Data to use below:

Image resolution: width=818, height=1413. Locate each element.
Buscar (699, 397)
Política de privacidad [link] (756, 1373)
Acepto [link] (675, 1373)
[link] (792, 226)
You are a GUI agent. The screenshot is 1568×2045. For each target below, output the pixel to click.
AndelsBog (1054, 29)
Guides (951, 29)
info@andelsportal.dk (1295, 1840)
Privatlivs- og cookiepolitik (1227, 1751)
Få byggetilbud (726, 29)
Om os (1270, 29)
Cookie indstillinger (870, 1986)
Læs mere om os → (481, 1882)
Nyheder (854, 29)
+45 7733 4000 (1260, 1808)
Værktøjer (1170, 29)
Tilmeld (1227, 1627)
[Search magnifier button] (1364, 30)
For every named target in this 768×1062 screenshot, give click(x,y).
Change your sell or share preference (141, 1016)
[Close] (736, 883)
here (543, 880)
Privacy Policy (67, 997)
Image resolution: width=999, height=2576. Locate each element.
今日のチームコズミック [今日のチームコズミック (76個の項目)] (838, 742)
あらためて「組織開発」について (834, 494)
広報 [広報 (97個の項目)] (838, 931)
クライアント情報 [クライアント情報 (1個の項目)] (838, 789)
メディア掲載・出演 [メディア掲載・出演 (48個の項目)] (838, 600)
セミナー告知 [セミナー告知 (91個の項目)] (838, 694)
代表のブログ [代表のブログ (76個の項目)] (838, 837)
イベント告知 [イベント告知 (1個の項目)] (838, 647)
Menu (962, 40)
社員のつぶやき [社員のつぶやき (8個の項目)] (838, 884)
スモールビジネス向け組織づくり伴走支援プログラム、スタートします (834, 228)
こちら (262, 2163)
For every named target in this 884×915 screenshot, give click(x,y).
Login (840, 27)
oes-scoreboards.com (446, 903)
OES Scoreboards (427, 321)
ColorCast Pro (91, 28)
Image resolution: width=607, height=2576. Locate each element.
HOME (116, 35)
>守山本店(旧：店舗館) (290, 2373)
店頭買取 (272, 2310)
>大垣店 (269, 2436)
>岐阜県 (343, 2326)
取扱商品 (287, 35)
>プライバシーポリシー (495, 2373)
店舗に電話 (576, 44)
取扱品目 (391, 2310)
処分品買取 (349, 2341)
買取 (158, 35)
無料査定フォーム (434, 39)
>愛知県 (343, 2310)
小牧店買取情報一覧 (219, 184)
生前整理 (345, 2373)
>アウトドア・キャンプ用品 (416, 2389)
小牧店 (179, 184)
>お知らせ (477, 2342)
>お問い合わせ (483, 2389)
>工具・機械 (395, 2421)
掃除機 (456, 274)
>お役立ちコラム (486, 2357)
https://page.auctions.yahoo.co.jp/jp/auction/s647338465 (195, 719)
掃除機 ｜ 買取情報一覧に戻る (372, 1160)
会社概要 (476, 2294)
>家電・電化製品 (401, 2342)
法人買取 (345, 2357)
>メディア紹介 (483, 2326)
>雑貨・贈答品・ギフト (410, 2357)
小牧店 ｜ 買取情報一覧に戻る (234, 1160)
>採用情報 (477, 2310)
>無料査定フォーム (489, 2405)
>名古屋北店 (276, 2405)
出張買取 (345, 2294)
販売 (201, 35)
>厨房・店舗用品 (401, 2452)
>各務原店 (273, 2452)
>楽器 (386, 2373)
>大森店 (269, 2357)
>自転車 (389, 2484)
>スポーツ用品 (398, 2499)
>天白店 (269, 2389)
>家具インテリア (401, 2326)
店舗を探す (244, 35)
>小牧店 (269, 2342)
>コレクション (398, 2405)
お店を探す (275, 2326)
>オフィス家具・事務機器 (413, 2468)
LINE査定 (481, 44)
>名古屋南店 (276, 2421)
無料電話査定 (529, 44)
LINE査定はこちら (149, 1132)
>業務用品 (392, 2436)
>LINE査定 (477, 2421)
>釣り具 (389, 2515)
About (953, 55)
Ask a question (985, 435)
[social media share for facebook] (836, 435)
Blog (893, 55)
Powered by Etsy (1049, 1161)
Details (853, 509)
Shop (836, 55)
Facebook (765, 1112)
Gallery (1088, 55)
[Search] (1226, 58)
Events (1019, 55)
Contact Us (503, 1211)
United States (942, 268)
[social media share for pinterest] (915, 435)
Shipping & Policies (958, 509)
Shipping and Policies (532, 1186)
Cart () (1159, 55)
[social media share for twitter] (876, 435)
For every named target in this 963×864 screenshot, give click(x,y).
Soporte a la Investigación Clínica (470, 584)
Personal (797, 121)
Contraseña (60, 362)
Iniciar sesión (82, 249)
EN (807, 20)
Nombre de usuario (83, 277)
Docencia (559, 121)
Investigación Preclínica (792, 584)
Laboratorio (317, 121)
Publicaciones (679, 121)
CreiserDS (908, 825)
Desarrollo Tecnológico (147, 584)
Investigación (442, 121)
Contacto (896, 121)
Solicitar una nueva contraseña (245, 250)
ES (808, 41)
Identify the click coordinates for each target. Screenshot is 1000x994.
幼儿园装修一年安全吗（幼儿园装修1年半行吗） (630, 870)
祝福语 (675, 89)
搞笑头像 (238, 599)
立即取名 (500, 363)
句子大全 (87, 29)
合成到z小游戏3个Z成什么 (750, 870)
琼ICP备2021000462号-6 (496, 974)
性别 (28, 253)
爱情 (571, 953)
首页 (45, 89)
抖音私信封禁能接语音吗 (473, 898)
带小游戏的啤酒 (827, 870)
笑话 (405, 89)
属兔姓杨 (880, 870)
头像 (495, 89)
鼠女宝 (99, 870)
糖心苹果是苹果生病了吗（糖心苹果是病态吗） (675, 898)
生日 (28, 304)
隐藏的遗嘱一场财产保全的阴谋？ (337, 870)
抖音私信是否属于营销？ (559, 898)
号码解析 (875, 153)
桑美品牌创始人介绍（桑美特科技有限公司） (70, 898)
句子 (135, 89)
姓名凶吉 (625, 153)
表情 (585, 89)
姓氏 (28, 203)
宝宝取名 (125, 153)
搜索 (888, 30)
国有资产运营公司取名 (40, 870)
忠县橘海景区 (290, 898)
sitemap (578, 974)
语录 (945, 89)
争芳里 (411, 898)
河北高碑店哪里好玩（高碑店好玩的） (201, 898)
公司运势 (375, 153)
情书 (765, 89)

End of Data to use.

What is required | Between the first line of the entries above and the line with "For every named target in this 768×1062", both included, copy every line exactly and nothing outside that range.

Response for this exercise |
Image resolution: width=818, height=1413. Locate each element.
Buscar (699, 397)
Política de privacidad [link] (756, 1373)
Acepto [link] (675, 1373)
[link] (792, 226)
You are a GUI agent. The screenshot is 1568×2045. For each target below, output the pixel to click.
AndelsBog (1054, 29)
Guides (951, 29)
info@andelsportal.dk (1295, 1840)
Privatlivs- og cookiepolitik (1227, 1751)
Få byggetilbud (726, 29)
Om os (1270, 29)
Cookie indstillinger (870, 1986)
Læs mere om os → (481, 1882)
Nyheder (854, 29)
+45 7733 4000 (1260, 1808)
Værktøjer (1170, 29)
Tilmeld (1227, 1627)
[Search magnifier button] (1364, 30)
For every named target in this 768×1062 screenshot, give click(x,y).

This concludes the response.